WHAT YOU WILL DO: The answer is a single figure: how many lines below contain the word "status".

RECORDS PROVIDED:
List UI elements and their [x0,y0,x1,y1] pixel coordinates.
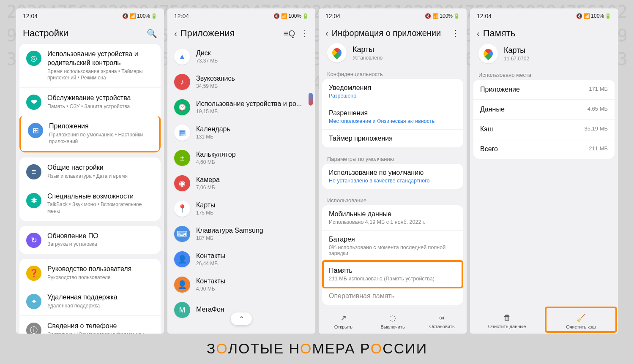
more-icon[interactable]: ⋮ [300,28,309,38]
row-icon: ↻ [26,233,41,248]
maps-icon [327,43,347,62]
bottom-bar: ↗Открыть ◌Выключить ⦻Остановить [319,309,467,334]
status-right: 🔇 📶 100%🔋 [122,13,157,19]
page-title: Настройки [23,28,142,39]
row-title: Использование устройства и родительский … [47,50,154,68]
filter-icon[interactable]: ≡Q [284,29,295,38]
storage-value: 211 МБ [589,145,608,153]
open-icon: ↗ [340,313,347,323]
open-button[interactable]: ↗Открыть [319,309,368,334]
app-row[interactable]: ▦ Календарь 131 МБ [167,120,315,145]
row-icon: ⊞ [28,123,43,138]
app-name: Карты [353,45,383,54]
row-subtitle: Время использования экрана • Таймеры при… [47,68,154,81]
row-title: Обновление ПО [47,232,154,241]
app-row[interactable]: ⌨ Клавиатура Samsung 187 МБ [167,221,315,247]
row-memory[interactable]: Память211 МБ использовано (Память устрой… [322,261,463,287]
settings-row[interactable]: ≡ Общие настройки Язык и клавиатура • Да… [19,158,161,186]
app-name: Карты [196,201,309,209]
settings-row[interactable]: ❤ Обслуживание устройства Память • ОЗУ •… [19,88,161,116]
row-icon: ❤ [26,95,41,110]
app-size: 4,60 МБ [196,159,309,165]
status-bar: 12:04 🔇 📶 100%🔋 [16,8,164,21]
scroll-top-button[interactable]: ⌃ [231,312,252,325]
app-size: 26,44 МБ [196,261,309,266]
row-app-timer[interactable]: Таймер приложения [322,129,463,147]
page-title: Приложения [180,28,279,39]
row-subtitle: Руководство пользователя [47,274,154,281]
settings-row[interactable]: ✱ Специальные возможности TalkBack • Зву… [19,186,161,221]
content: Карты 11.67.0702 Использовано места Прил… [470,44,618,309]
app-icon: ▦ [174,125,190,141]
app-icon: M [174,302,190,318]
row-icon: ⓘ [26,323,41,334]
app-icon: 👤 [174,251,190,267]
storage-row: Данные4,65 МБ [473,99,615,119]
app-name: Клавиатура Samsung [196,227,309,234]
storage-label: Всего [480,145,498,153]
row-permissions[interactable]: РазрешенияМестоположение и Физическая ак… [322,104,463,129]
row-title: Руководство пользователя [47,265,154,274]
app-row[interactable]: ▲ Диск 73,37 МБ [167,44,315,69]
app-size: 19,15 МБ [196,109,309,114]
row-icon: ✱ [26,193,41,208]
settings-row[interactable]: ❓ Руководство пользователя Руководство п… [19,259,161,287]
status-right: 🔇 📶 100%🔋 [576,13,611,19]
row-ram-cut[interactable]: Оперативная память [322,287,463,305]
app-row[interactable]: 👤 Контакты 4,90 МБ [167,272,315,297]
row-subtitle: TalkBack • Звук моно • Вспомогательное м… [47,201,154,215]
row-subtitle: Удаленная поддержка [47,303,154,310]
content: Карты Установлено Конфиденциальность Уве… [319,43,467,309]
clear-cache-button[interactable]: 🧹Очистить кэш [544,309,618,334]
search-icon[interactable]: 🔍 [147,28,157,38]
section-usage: Использование [322,194,463,205]
row-title: Специальные возможности [47,192,154,201]
row-mobile-data[interactable]: Мобильные данныеИспользовано 4,19 МБ с 1… [322,205,463,230]
status-right: 🔇 📶 100%🔋 [273,13,309,19]
settings-row[interactable]: ✦ Удаленная поддержка Удаленная поддержк… [19,287,161,315]
clear-data-button[interactable]: 🗑Очистить данные [470,309,544,334]
app-size: 131 МБ [196,134,309,140]
storage-row: Приложение171 МБ [473,80,615,99]
screen-app-info: 12:04 🔇 📶 100%🔋 ‹ Информация о приложени… [319,8,467,334]
more-icon[interactable]: ⋮ [451,28,460,38]
app-name: Звукозапись [196,75,309,82]
app-row[interactable]: 👤 Контакты 26,44 МБ [167,247,315,272]
screens-container: 12:04 🔇 📶 100%🔋 Настройки 🔍 ◎ Использова… [4,8,630,334]
settings-row[interactable]: ⓘ Сведения о телефоне Состояние • Юридич… [19,316,161,334]
row-title: Приложения [49,122,152,131]
app-row[interactable]: ◉ Камера 7,06 МБ [167,171,315,196]
app-icon: ± [174,150,190,166]
app-name: Контакты [196,277,309,285]
screen-settings: 12:04 🔇 📶 100%🔋 Настройки 🔍 ◎ Использова… [16,8,164,334]
row-icon: ❓ [26,266,41,281]
app-row[interactable]: ♪ Звукозапись 34,59 МБ [167,69,315,95]
back-icon[interactable]: ‹ [325,28,328,38]
scroll-indicator[interactable] [309,93,313,106]
settings-row[interactable]: ◎ Использование устройства и родительски… [19,44,161,88]
stop-button[interactable]: ⦻Остановить [417,309,467,334]
app-name: МегаФон [196,306,309,313]
row-battery[interactable]: Батарея0% использовано с момента последн… [322,230,463,261]
storage-label: Данные [480,106,505,113]
status-bar: 12:04 🔇 📶 100%🔋 [319,8,467,21]
storage-label: Кэш [480,125,493,133]
storage-label: Приложение [480,86,520,93]
app-icon: ⌚ [174,99,190,115]
cache-icon: 🧹 [577,313,586,323]
row-default-usage[interactable]: Использование по умолчаниюНе установлено… [322,164,463,189]
status-time: 12:04 [325,13,340,19]
back-icon[interactable]: ‹ [477,29,480,38]
row-subtitle: Загрузка и установка [47,241,154,248]
row-notifications[interactable]: УведомленияРазрешено [322,79,463,104]
back-icon[interactable]: ‹ [174,29,177,38]
app-row[interactable]: ± Калькулятор 4,60 МБ [167,145,315,171]
app-row[interactable]: ⌚ Использование устройства и ро... 19,15… [167,95,315,120]
storage-value: 171 МБ [589,86,608,93]
turn-off-button[interactable]: ◌Выключить [368,309,418,334]
settings-row[interactable]: ↻ Обновление ПО Загрузка и установка [19,226,161,254]
settings-row[interactable]: ⊞ Приложения Приложения по умолчанию • Н… [19,116,161,152]
header: ‹ Информация о приложении ⋮ [319,21,467,43]
app-row[interactable]: 📍 Карты 175 МБ [167,196,315,221]
app-size: 4,90 МБ [196,286,309,292]
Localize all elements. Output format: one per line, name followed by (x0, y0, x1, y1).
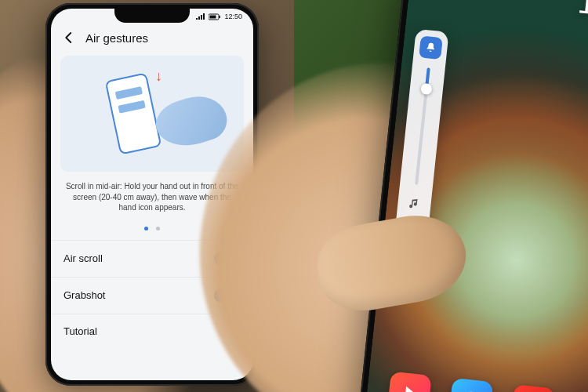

THE COMPLETED TASK: 6